▶ **ASSIGNED TASK**: With the line containing "OBJETO DO EDITAL" as the first line and the last line of the records as the final one, reproduce that range exactly.

Page-level text extractions:
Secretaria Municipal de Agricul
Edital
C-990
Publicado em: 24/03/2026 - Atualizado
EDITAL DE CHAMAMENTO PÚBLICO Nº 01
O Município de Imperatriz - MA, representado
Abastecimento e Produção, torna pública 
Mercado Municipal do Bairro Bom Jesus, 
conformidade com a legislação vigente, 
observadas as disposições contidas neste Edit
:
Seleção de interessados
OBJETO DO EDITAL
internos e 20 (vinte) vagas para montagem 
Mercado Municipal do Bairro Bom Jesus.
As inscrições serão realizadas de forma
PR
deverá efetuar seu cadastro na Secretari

▶ **ANSWER FOR THIS EXERCISE**:
OBJETO DO EDITAL
internos e 20 (vinte) vagas para montagem 
Mercado Municipal do Bairro Bom Jesus.
As inscrições serão realizadas de forma
PR
deverá efetuar seu cadastro na Secretari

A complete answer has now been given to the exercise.